One of the largest global crypto exchanges, FTX holds deposits for a number of large investors in the crypto industry.
FTX also has close ties to Alameda Research, one of the largest investors in the industry. Both firms were founded by Sam Bankman-Fried, and Alameda holds large stakes in many crypto projects and tokens, including Solana, which dropped precipitously this week.
The effects weren’t limited to FTX-linked tokens. Ether and bitcoin dropped in a broad sell-off, with bitcoin hitting a two-year low.
The fallout from FTX comes after the bankruptcies of Three Arrows Capital, Celsius, Voyager, and others earlier this year following the collapse of the UST and luna cryptocurrencies. Those failures also had effects that could be seen across the industry.
Crypto industry watchers are wondering who else could be affected. As in those past incidents, the counterparties of these entities aren’t always known.
Alameda is the most closely watched. Of the $14.6 billion in assets it held as of June, $5.82 billion was in FTX’s native FTT token or other “FTT collateral,” according to a CoinDesk report on FTX’s ties to Alameda that helped spark the current crisis.

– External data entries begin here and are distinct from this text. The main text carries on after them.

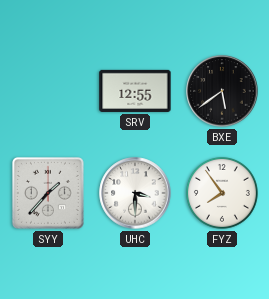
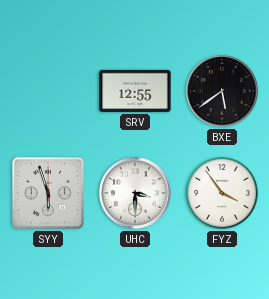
SYY: 1:37 -> 5:57
FYZ: 7:54 -> 3:54
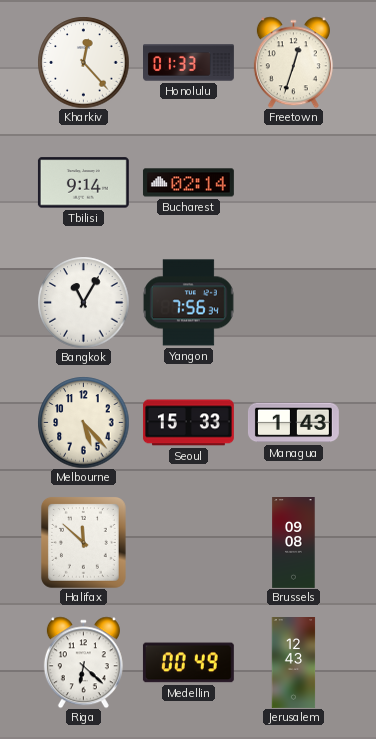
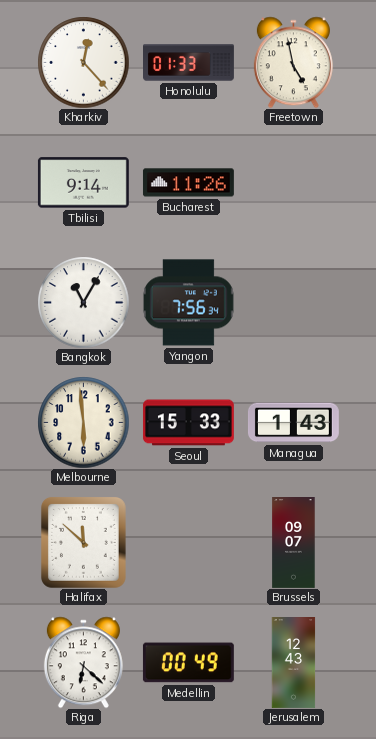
Freetown: 12:33 -> 4:58
Bucharest: 02:14 -> 11:26
Melbourne: 5:23 -> 5:59
Brussels: 09:08 -> 09:07
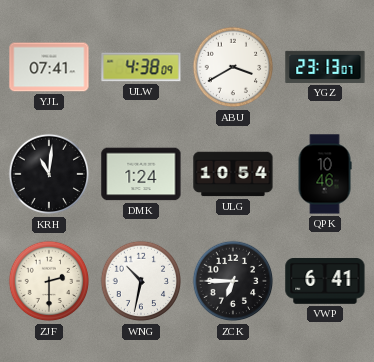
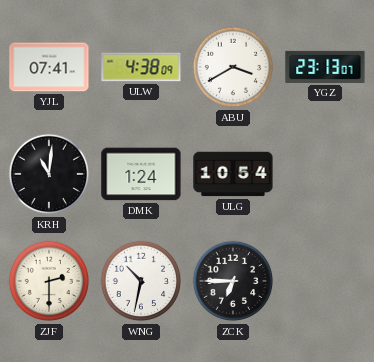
QPK: 10:46 -> none
VWP: 6:41 -> none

Solana was Alameda’s second-largest holding with $1.16 billion in “unlocked SOL” or “locked SOL.” (Locked tokens are harder to liquidate.)

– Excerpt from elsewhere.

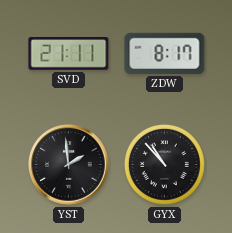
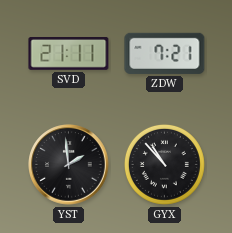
ZDW: 8:17 -> 7:21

The revelation of Alameda’s potential need to raise capital and sell Solana may have helped drive a steep drop in the price of Solana to $13.46, down more than 43% in the past 24 hours.

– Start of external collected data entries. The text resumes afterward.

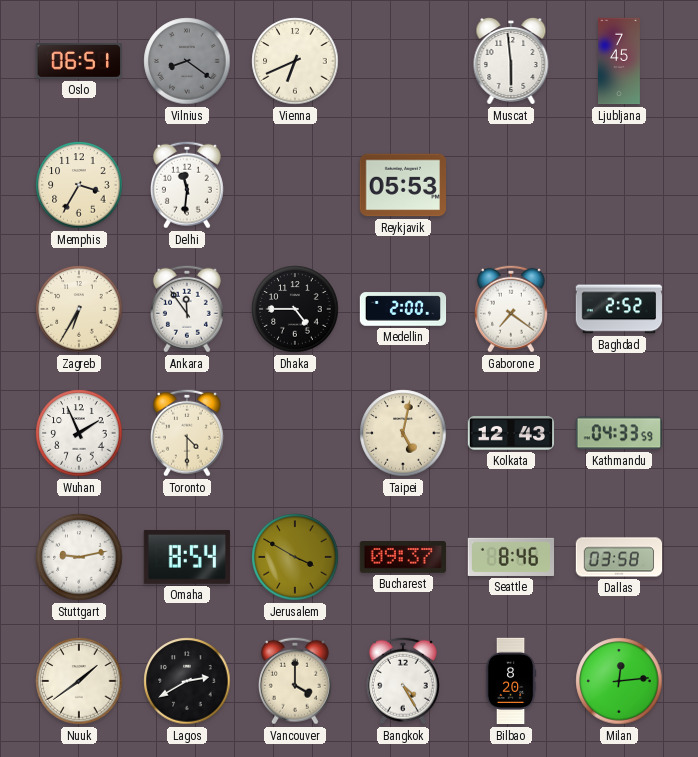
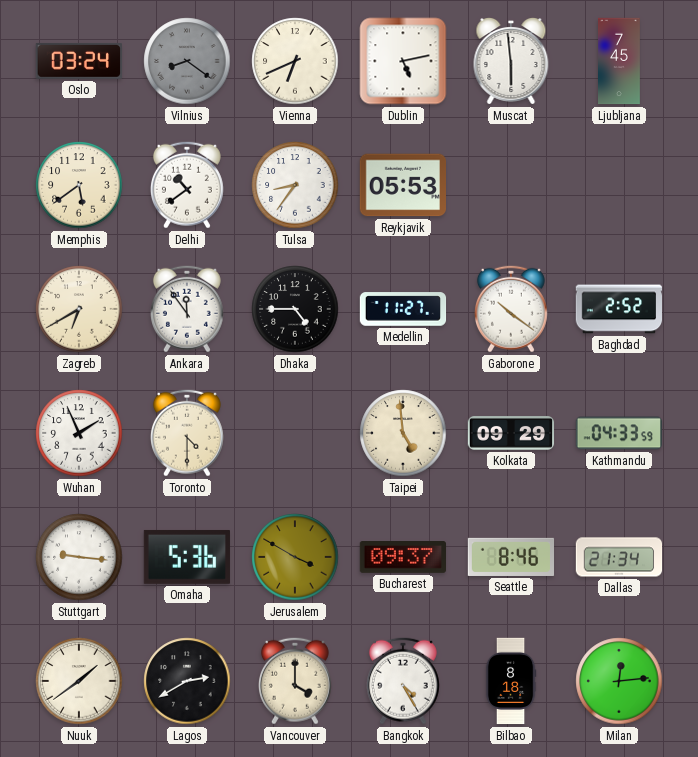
Oslo: 06:51 -> 03:24
Dublin: none -> 5:13
Memphis: 3:35 -> 5:39
Delhi: 11:31 -> 10:39
Tulsa: none -> 8:36
Zagreb: 6:35 -> 6:40
Medellin: 2:00 -> 11:27
Gaborone: 7:21 -> 10:21
Taipei: 5:02 -> 4:59
Kolkata: 12:43 -> 09:29
Stuttgart: 9:13 -> 9:16
Omaha: 8:54 -> 5:36
Dallas: 03:58 -> 21:34
Bilbao: 8:20 -> 8:18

Bankman-Fried publicly supported Solana and helped launch Serum, a decentralized exchange running on the Solana blockchain.
Crypto.com stopped withdrawals of USDC and USDT on the Solana blockchain Wednesday out of an “abundance of caution,” CEO Kris Marszalek wrote on Twitter, citing FTX’s role in trading Solana-based stablecoins and operating a Solana bridge.
However, Circle said that native USDC on Solana was running normally. "Choices that market participants make with regard to enabling USDC deposits and withdrawals on their platforms are their choices, not Circle’s,” a Circle spokesperson said. “Native USDC is flowing on Solana normally and can be deposited or withdrawn via the Circle account."
Solend, one of the larger Solana lending protocols, reported it was having problems liquidating part of a large loan Wednesday morning. It also disabled all borrowing, according to its website. Solend cited congestion issues as the cause of the issue and later said liquidations had resumed.
Solana Labs CEO Anatoly Yakovenko, whose company helped develop the Solana blockchain and its corresponding token, tweeted that his company didn’t have any assets on FTX and estimated his company had two and a half years of runway. “We launched in 2020 after markets crashed and the world went into lockdown — chewing glass is in our DNA, and we'll get through together,” he wrote.
A widening effect
Alameda itself had exposure to several other crypto lending outfits that had collapsed earlier this year, including Voyager, to which it said it would repay $200 million in September, and BlockFi, which FTX backed with a line of credit earlier this year.
On-chain activity showed Alameda had loans on several DeFi lending protocols, analysts said.
The effects of FTX’s crisis will take time to become clear. But with the size of the entities involved, and the large investors involved either directly or as counterparties, there’s almost certain to be more fallout. The greatest irony, given the blockchain’s supposed virtues of transparency, may be just how little we know.